Home » Featured » Groton’s Turner Thompson rises through mounted shooting ranks

Groton’s Turner Thompson rises through mounted shooting ranks


Turner Thompson hasn’t been riding horses all that long, but his results in cowboy mounted shooting events give the impression he has.

Mounted shooting is an event in which a competitor rides a horse and navigates a course, turning around barrels or flags while shooting at 10 balloons attached to those objects. Riders use a revolver, a level-action rifle and a shotgun.

Thompson, who’s from Groton, began competing when he was 12 and at age 14 became the youngest competitor ever to advance to the highest level of the Cowboy Mounted Shooting Association.

“I was the youngest rider to ever reach Men’s Level 6, which is the highest level you can compete in,” he said. “I was 14 years, eight months old when I broke the record, which had been around for about 30 years.”

In addition to setting that record, Thompson set his sights on other marks and has hit those as he’s progressed through his now fifth year of competition. They include being:

  • A five-time American Quarter Horse Association world champion.
  • A three-time calvary world champion.
  • The 2024 Cowboy Mounted Shooting Association reserve overall world champion.
  • The 2023 College National Finals Rodeo $10,000 Shootout champion.
  • The 2022 Mounted Shooting Association futurity champion.
  • And the 2020 reserve rookie of the year.
Groton's Turner Thompson aims and fires during the Cowboy Mounted Shooting Association United States Championships in Lincoln, Neb.
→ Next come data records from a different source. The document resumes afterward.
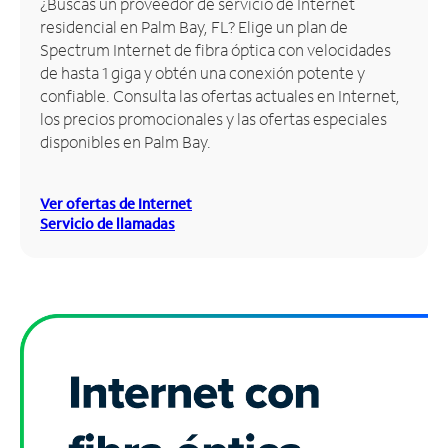
¿Buscas un proveedor de servicio de Internet
residencial en Palm Bay, FL? Elige un plan de
Administrar
Spectrum Internet de fibra óptica con velocidades
cuenta
de hasta 1 giga y obtén una conexión potente y
Encuentra
confiable. Consulta las ofertas actuales en Internet,
una
los precios promocionales y las ofertas especiales
tienda
disponibles en Palm Bay.
Ver ofertas de Internet
Servicio de llamadas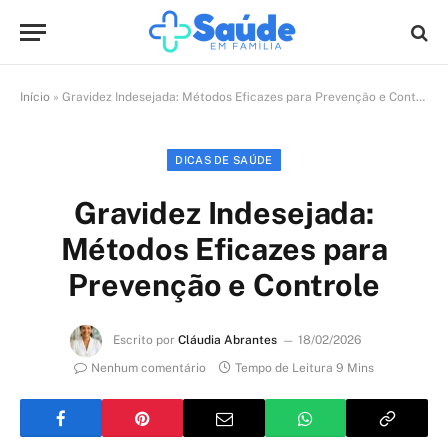
Início
»
Gravidez Indesejada: Métodos Eficazes para Prevenção e Controle
DICAS DE SAÚDE
Gravidez Indesejada:
Métodos Eficazes para
Prevenção e Controle
Escrito por
Cláudia Abrantes
18/02/2026
Nenhum comentário
Tempo de Leitura 9 Mins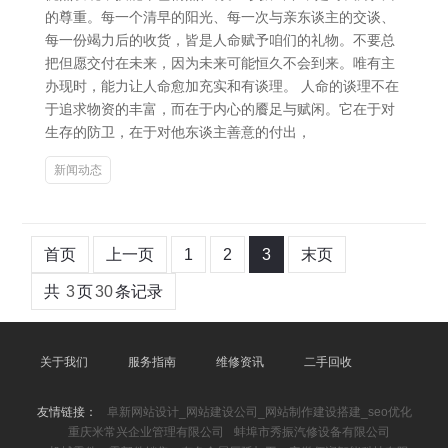
的尊重。每一个清早的阳光、每一次与亲东谈主的交谈、
每一份竭力后的收货，皆是人命赋予咱们的礼物。不要总
把但愿交付在未来，因为未来可能恒久不会到来。唯有主
办现时，能力让人命愈加充实和有谈理。 人命的谈理不在
于追求物资的丰富，而在于内心的餍足与赋闲。它在于对
生存的防卫，在于对他东谈主善意的付出，
新闻动态
首页
上一页
1
2
3
末页
共
3
页
30
条记录
关于我们
服务指南
维修资讯
二手回收
友情链接：
阜新网站设计_网站建设公司_网站制作建设搭建_seo优化
重庆米常兴企业管理有限公司
蚌埠市秀振汽修设备有限公司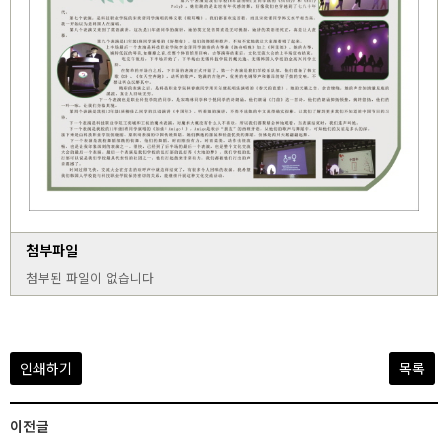
첨부파일
첨부된 파일이 없습니다
인쇄하기
목록
이전글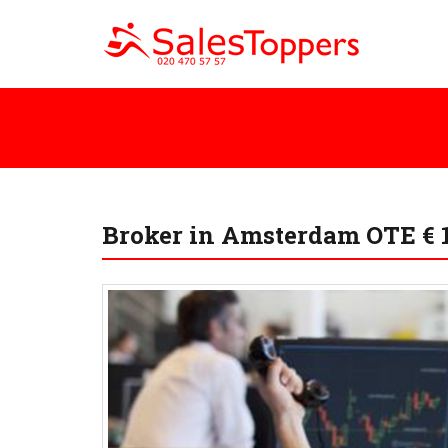
Broker in Amsterdam OTE € 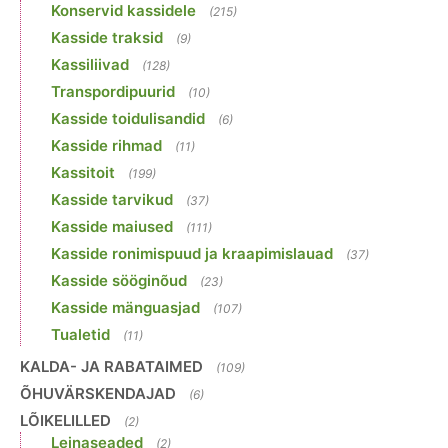
Konservid kassidele
(215)
Kasside traksid
(9)
Kassiliivad
(128)
Transpordipuurid
(10)
Kasside toidulisandid
(6)
Kasside rihmad
(11)
Kassitoit
(199)
Kasside tarvikud
(37)
Kasside maiused
(111)
Kasside ronimispuud ja kraapimislauad
(37)
Kasside sööginõud
(23)
Kasside mänguasjad
(107)
Tualetid
(11)
KALDA- JA RABATAIMED
(109)
ÕHUVÄRSKENDAJAD
(6)
LÕIKELILLED
(2)
Leinaseaded
(2)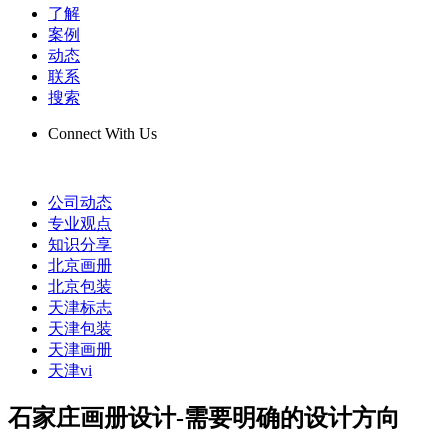
了解
案例
动态
联系
搜索
Connect With Us
公司动态
专业观点
知识分享
北京画册
北京包装
天津标志
天津包装
天津画册
天津vi
石家庄画册设计-需要明确的设计方向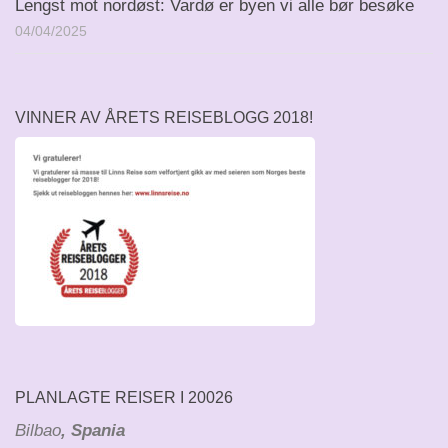
Lengst mot nordøst: Vardø er byen vi alle bør besøke
04/04/2025
VINNER AV ÅRETS REISEBLOGG 2018!
PLANLAGTE REISER I 20026
Bilbao
, Spania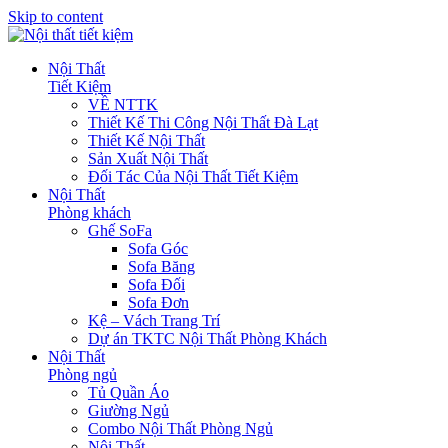
Skip to content
Nội Thất
Tiết Kiệm
VỀ NTTK
Thiết Kế Thi Công Nội Thất Đà Lạt
Thiết Kế Nội Thất
Sản Xuất Nội Thất
Đối Tác Của Nội Thất Tiết Kiệm
Nội Thất
Phòng khách
Ghế SoFa
Sofa Góc
Sofa Băng
Sofa Đối
Sofa Đơn
Kệ – Vách Trang Trí
Dự án TKTC Nội Thất Phòng Khách
Nội Thất
Phòng ngủ
Tủ Quần Áo
Giường Ngủ
Combo Nội Thất Phòng Ngủ
Nội Thất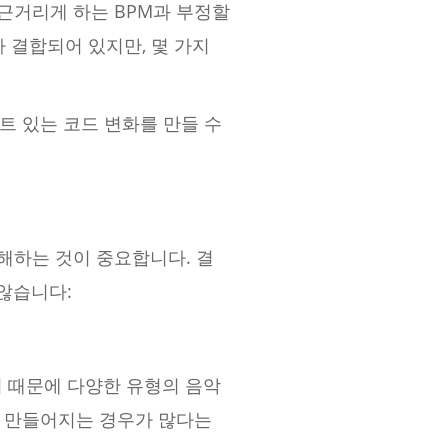
근거리게 하는 BPM과 부정할
 결합되어 있지만, 몇 가지
 있는 코드 변화를 만들 수
해하는 것이 중요합니다. 결
않습니다:
 때문에 다양한 유형의 음악
로 만들어지는 경우가 많다는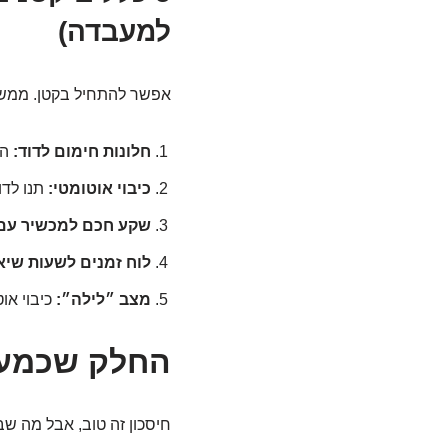
למעבדה)
אפשר להתחיל בקטן. ממש ב
חלונות חימום לדוד:
הגדירו 2-3 חל
כיבוי אוטומטי:
תנו לדו
שקע חכם למכשיר עם 
לוח זמנים לשעות שיא
מצב ״לילה״:
כיבוי אוט
החלק שכמעט
חיסכון זה טוב, אבל מה ש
Courtesy photo.

Groton’s Turner Thompson aims and fires during the Cowboy Mounted Shooting Association United States Championships in Lincoln, Neb. Courtesy photo.

His most recent accomplishment, winning his fifth AQHA world championship, came in October in Las Vegas while riding a horse that was anything but familiar to him.

“I won my fifth title on my sister Taryn’s horse, and I had never ridden her before, so that was kind of cool, actually,” Thompson said.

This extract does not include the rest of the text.